Let me try. Is there a way to restart dnsmasq for this to take effect, or do I need to reboot the router?

Thanks again.

 

[ColinTaylor]

service restart_dnsmasq

Then disconnect and reconnect the client.

 

[TheMorpN]

Let me try. Is there a way to restart dnsmasq for this to take effect, or do I need to reboot the router?

Thanks again.

So far, everything seems to be working. I'll let you know if any issues. Thanks again for all your help @ColinTaylor

 

[TheMorpN]

So, after 1 week. The routes that I added in dnsmasq are no longer being pushed to the clients.

I can see the entry in dnsmasq.conf, however the clients are no longer getting this option.

I have not reboot the router yet, but I think this is something that I will have to do.

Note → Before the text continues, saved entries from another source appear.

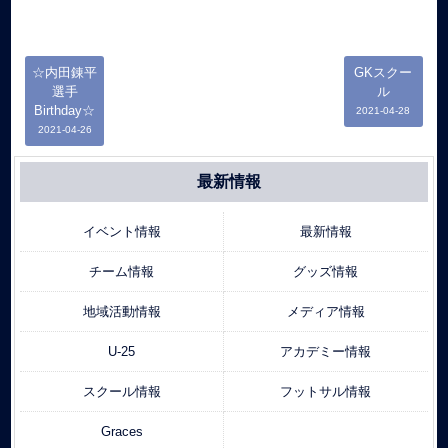
☆内田錬平
GKスクー
選手
ル
Birthday☆
2021-04-28
2021-04-26
最新情報
イベント情報
最新情報
チーム情報
グッズ情報
地域活動情報
メディア情報
U-25
アカデミー情報
スクール情報
フットサル情報
Graces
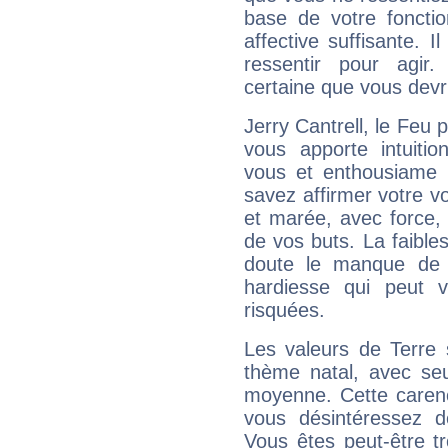
base de votre foncti
affective suffisante. 
ressentir pour agir.
certaine que vous devr
Jerry Cantrell, le Feu
vous apporte intuitio
vous et enthousiame !
savez affirmer votre vo
et marée, avec force, 
de vos buts. La faible
doute le manque de 
hardiesse qui peut 
risquées.
Les valeurs de Terre 
thème natal, avec se
moyenne. Cette carenc
vous désintéressez de
Vous êtes peut-être t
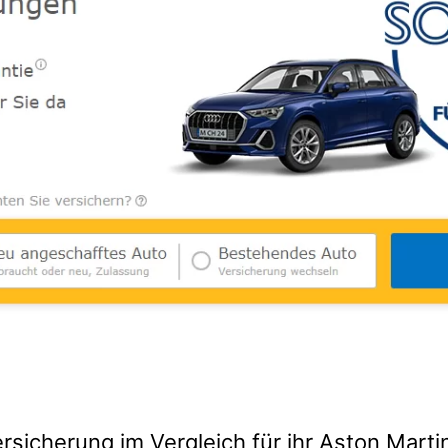
rsicherung im Vergleich für ihr Aston Marti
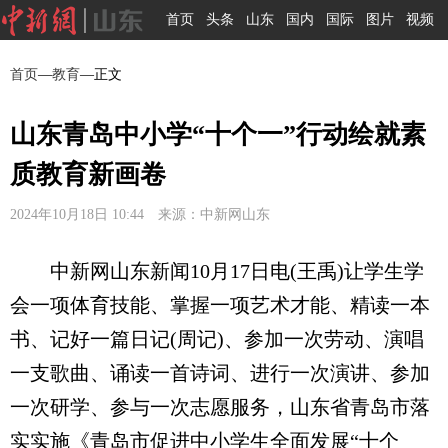
首页
头条
山东
国内
国际
图片
视频
首页
—
教育
—正文
山东青岛中小学“十个一”行动绘就素
质教育新画卷
2024年10月18日 10:44 来源：中新网山东
中新网山东新闻10月17日电(王禹)让学生学
会一项体育技能、掌握一项艺术才能、精读一本
书、记好一篇日记(周记)、参加一次劳动、演唱
一支歌曲、诵读一首诗词、进行一次演讲、参加
一次研学、参与一次志愿服务，山东省青岛市落
实实施《青岛市促进中小学生全面发展“十个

My question is, is this normal, that the options in dnsmasq.conf are pushed to clients for about a week and then they stop working again.

I am using the latest firmware, btw, on the main router (384.18) and also the latest on the aimesh node (3.0.0.4.384_81992-gdc7a780).

 

[ColinTaylor]

If you make the clients connect to the main router rather than the node do they pick up the additional route?

There does seem to be something fundamentally broken with the behaviour of the node from what you've said. Can you try a different firmware version on it?

 

[TheMorpN]

That is an interesting question. If I connect the client to the main router, I don't need to have the additional route for it to connect to the server that I mentioned (192.168.1.214), so this will work regardless if I have the route or not. However, I did confirm that my windows pc does get the route if I connect to the main router.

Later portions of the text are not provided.